+++ THE DATA

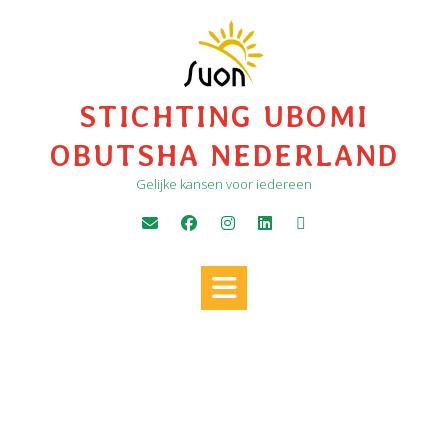
Ga
naar
de
inhoud
STICHTING UBOMI
OBUTSHA NEDERLAND
Gelijke kansen voor iedereen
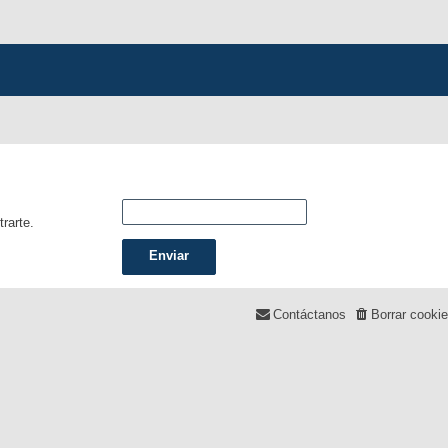
trarte.
Contáctanos
Borrar cooki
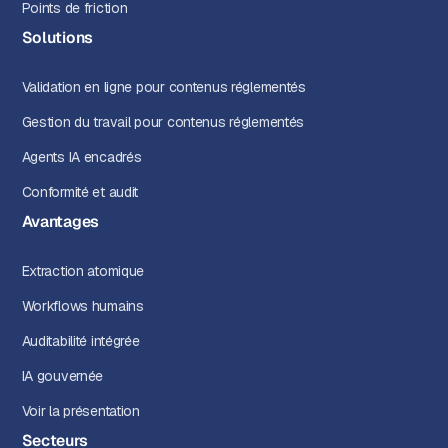
Points de friction
Solutions
Validation en ligne pour contenus réglementés
Gestion du travail pour contenus réglementés
Agents IA encadrés
Conformité et audit
Avantages
Extraction atomique
Workflows humains
Auditabilité intégrée
IA gouvernée
Voir la présentation
Secteurs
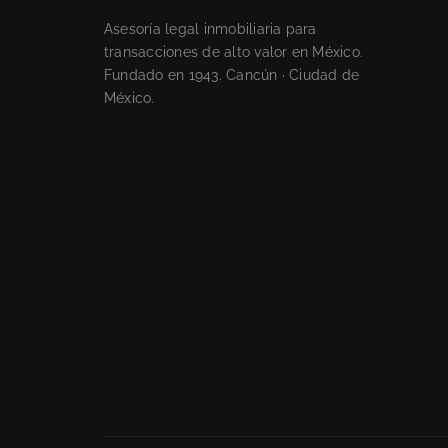
Asesoría legal inmobiliaria para
transacciones de alto valor en México.
Fundado en 1943. Cancún · Ciudad de
México.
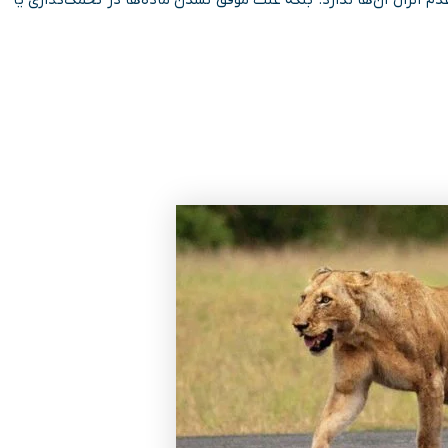
م انزال آن­‌ها ندارد. بلکه علت موفق نشدن ماده­‌ها در تخمک‌­گذاری یا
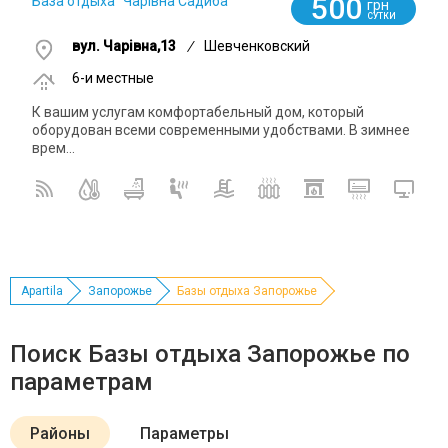
500
База отдыха "Чарівна Садиба"
грн
СУТКИ
вул. Чарівна,13
/
Шевченковский
6-и местные
К вашим услугам комфортабельный дом, который
оборудован всеми современными удобствами. В зимнее
врем...
Apartila
Запорожье
Базы отдыха Запорожье
Поиск Базы отдыха Запорожье по
параметрам
Районы
Параметры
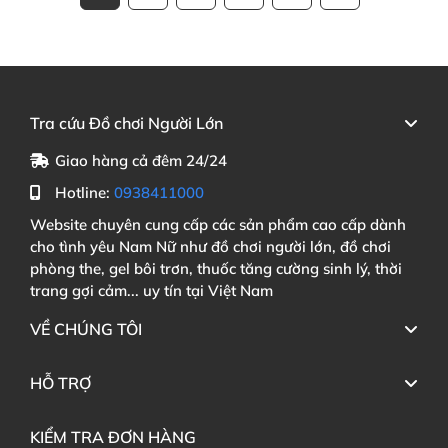
Tra cứu Đồ chơi Người Lớn
Giao hàng cả đêm 24/24
Hotline:
0938411000
Website chuyên cung cấp các sản phẩm cao cấp dành
cho tình yêu Nam Nữ như đồ chơi người lớn, đồ chơi
phòng the, gel bôi trơn, thuốc tăng cường sinh lý, thời
trang gợi cảm... uy tín tại Việt Nam
VỀ CHÚNG TÔI
HỖ TRỢ
KIỂM TRA ĐƠN HÀNG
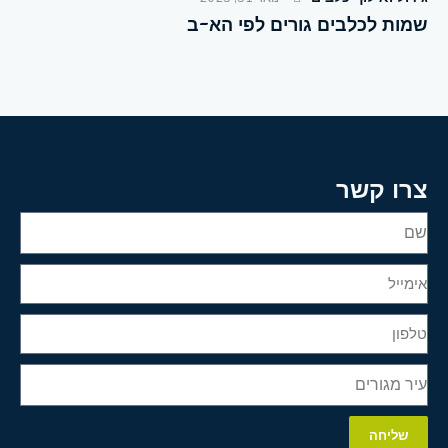
שמות לכלבים גורים לפי הא-ב
צרו קשר
שליחה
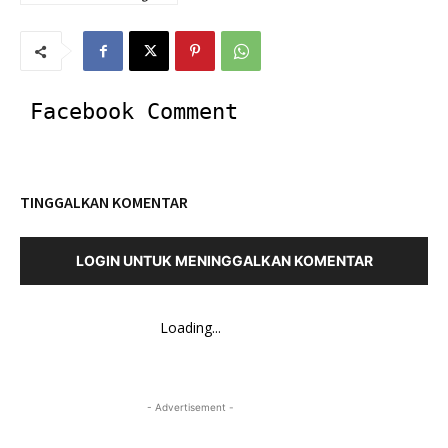
Facebook Comment
TINGGALKAN KOMENTAR
LOGIN UNTUK MENINGGALKAN KOMENTAR
Loading...
- Advertisement -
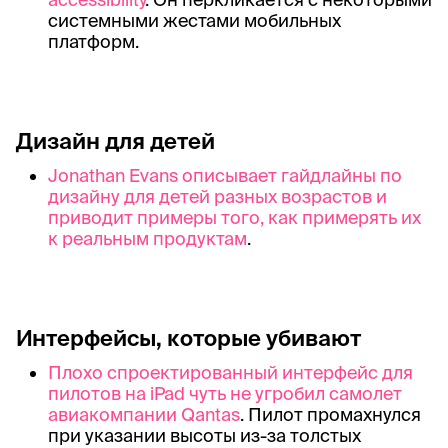
системными жестами мобильных
платформ.
Дизайн для детей
Jonathan Evans описывает гайдлайны по
дизайну для детей разных возрастов и
приводит примеры того, как примерять их
к реальным продуктам
.
Интерфейсы, которые убивают
Плохо спроектированный интерфейс для
пилотов на iPad чуть не угробил самолет
авиакомпании Qantas
. Пилот промахнулся
при указании высоты из-за толстых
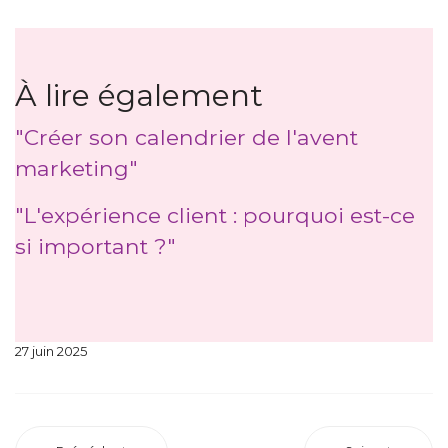
À lire également
"Créer son calendrier de l'avent
marketing"
"L'expérience client : pourquoi est-ce
si important ?"
27 juin 2025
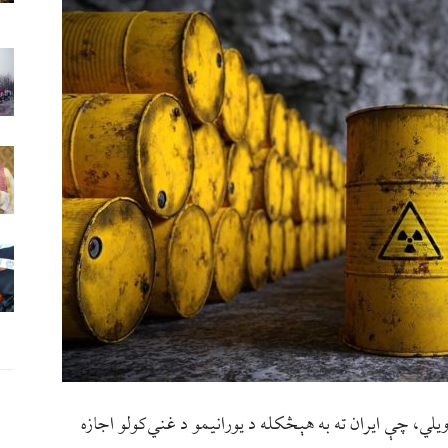
یلي، چې ایران ته به هېڅکله د یورانیمو د غني‌کولو اجازه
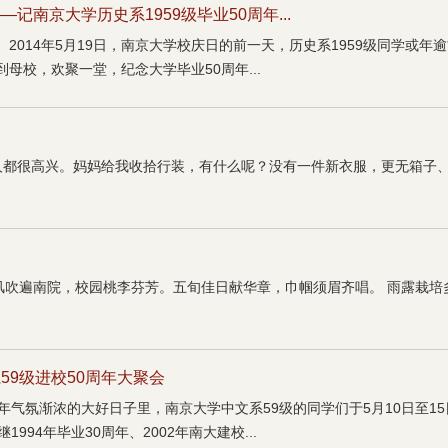
记南京大学历史系1959级毕业50周年...
2014年5月19日，南京大学校庆日的前一天，历史系1959级同学或
母校，欢聚一堂，纪念大学毕业50周年...
家人都很高兴。妈妈给我收拾行装，有什么呢？没有一件新衣服，更无箱子
春风吹遍南院，校园桃李芬芳。五旬佳日献华章，巾帼须眉齐唱。 雨露栽
59级进校50周年大聚会
年气氛渐浓的大好日子里，南京大学中文系59级的同学们于5月10日至15
994年毕业30周年、2002年南大建校...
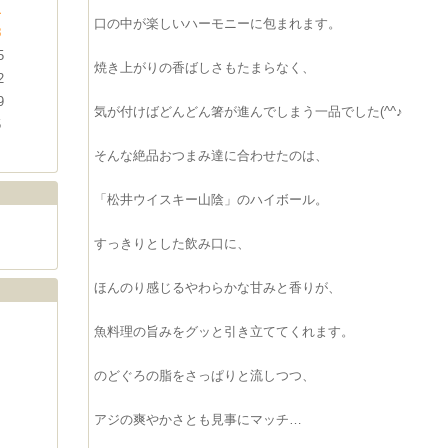
1
口の中が楽しいハーモニーに包まれます。
8
5
焼き上がりの香ばしさもたまらなく、
2
9
気が付けばどんどん箸が進んでしまう一品でした(^^♪
5
そんな絶品おつまみ達に合わせたのは、
「松井ウイスキー山陰」のハイボール。
すっきりとした飲み口に、
ほんのり感じるやわらかな甘みと香りが、
魚料理の旨みをグッと引き立ててくれます。
のどぐろの脂をさっぱりと流しつつ、
アジの爽やかさとも見事にマッチ…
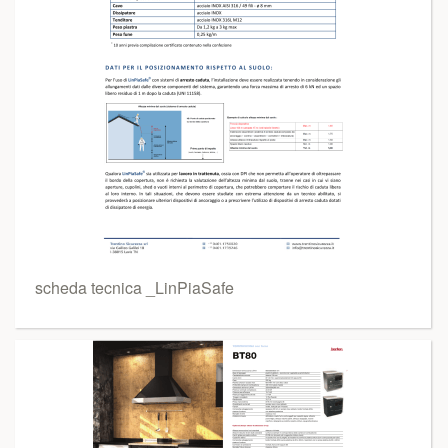
scheda tecnica _LinPiaSafe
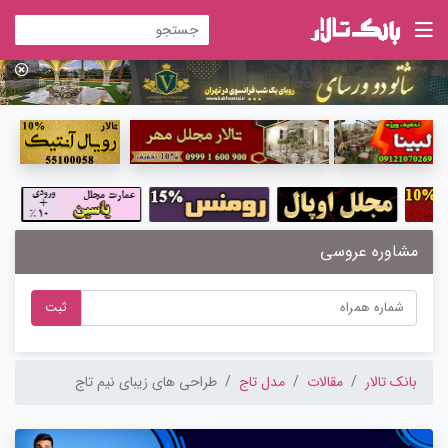
مشاوره عروسی
ثبت
بانک تالار
مقالات
مدل تاج
طراحی های زیبای نیم تاج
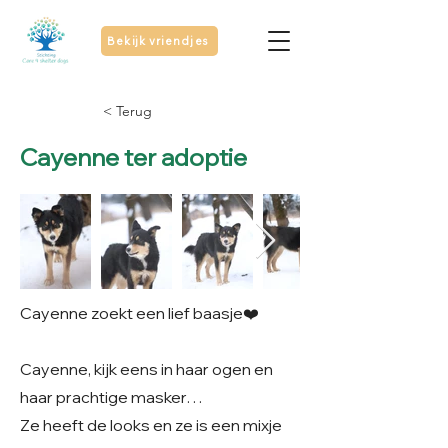
Bekijk vriendjes
< Terug
Cayenne ter adoptie
Cayenne zoekt een lief baasje❤️
Cayenne, kijk eens in haar ogen en
haar prachtige masker…
Ze heeft de looks en ze is een mixje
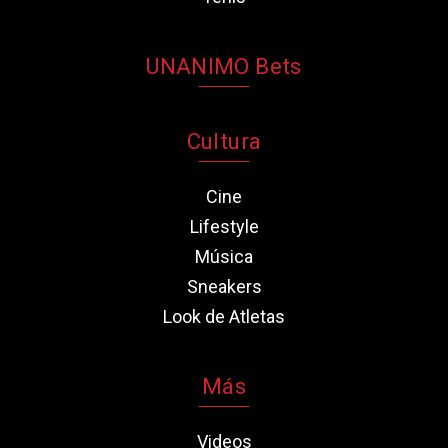
UNANIMO Bets
Cultura
Cine
Lifestyle
Música
Sneakers
Look de Atletas
Más
Videos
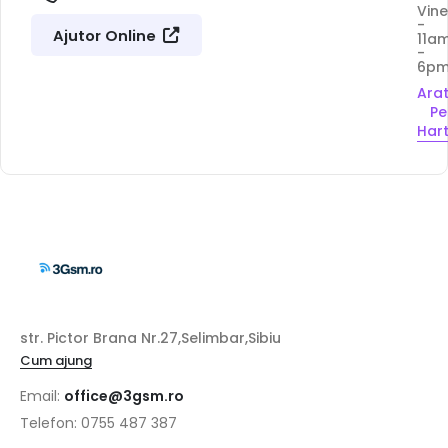
Vine
-
Ajutor Online
11a
-
6p
Ara
Pe
Har
str. Pictor Brana Nr.27,Selimbar,Sibiu
Cum ajung
Email:
office@3gsm.ro
Telefon: 0755 487 387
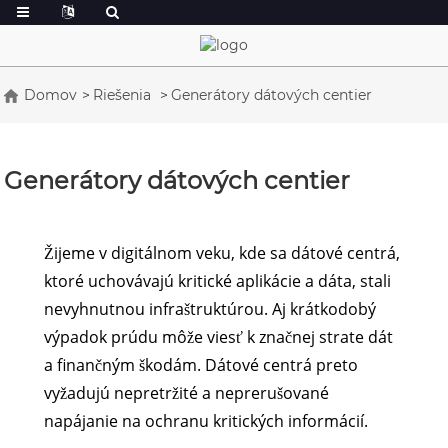
Domov
Riešenia
Generátory dátových centier
Generátory dátových centier
Žijeme v digitálnom veku, kde sa dátové centrá,
ktoré uchovávajú kritické aplikácie a dáta, stali
nevyhnutnou infraštruktúrou. Aj krátkodobý
výpadok prúdu môže viesť k značnej strate dát
a finančným škodám. Dátové centrá preto
vyžadujú nepretržité a neprerušované
napájanie na ochranu kritických informácií.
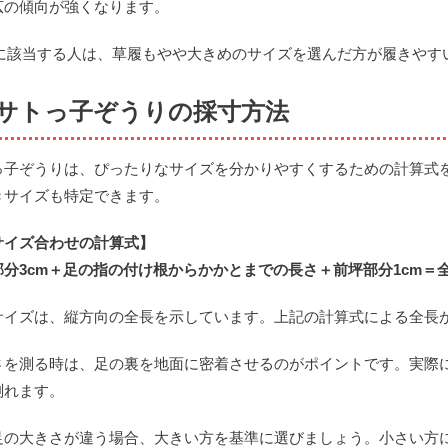
広の傾向が強くなります。
上に該当する人は、草履もやや大きめのサイズを選んだ方が履きやす
サトっ子ぞうりの採寸方法
っ子ぞうりは、ぴったりなサイズを分かりやすくするための計算式
きサイズも特定できます。
サイズ合わせの計算式】
分3cm＋足の指の付け根からかかとまでの長さ＋前坪部分1cm＝全
イズは、縦方向の全長を示しています。上記の計算式による全長が24
さを測る時は、足の裏を地面に密着させるのがポイントです。実際
測れます。
足の大きさが違う場合、大きい方を基準に選びましょう。小さい方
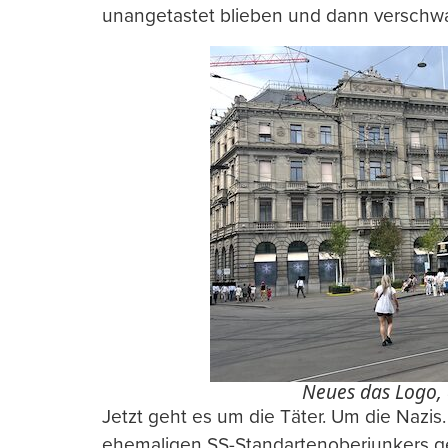
unangetastet blieben und dann verschw
Neues das Logo, a
Jetzt geht es um die Täter. Um die Nazis
ehemaligen SS-Standartenoberjunkers ge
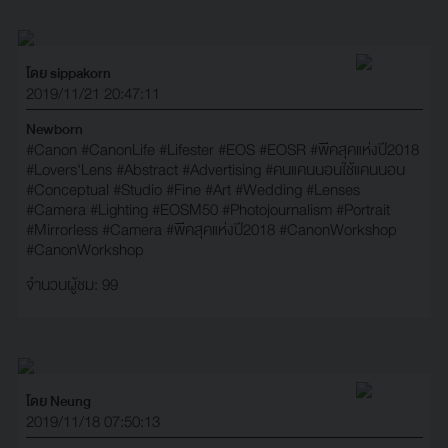
โดย sippakorn
2019/11/21 20:47:11
Newborn
#Canon
#CanonLife
#Lifester
#EOS
#EOSR
#พีคสุคแห่งปี2018
#Lovers'Lens
#Abstract
#Advertising
#คนแคนนอนใช้แคนนอน
#Conceptual
#Studio
#Fine
#Art
#Wedding
#Lenses
#Camera
#Lighting
#EOSM50
#Photojournalism
#Portrait
#Mirrorless
#Camera
#พีคสุคแห่งปี2018
#CanonWorkshop
#CanonWorkshop
จำนวนผู้ชม: 99
โดย Neung
2019/11/18 07:50:13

++++++

Search the entries above for the word "Чарівна" and copy each line where it appears.

База отдыха "Чарівна Садиба"
вул. Чарівна,13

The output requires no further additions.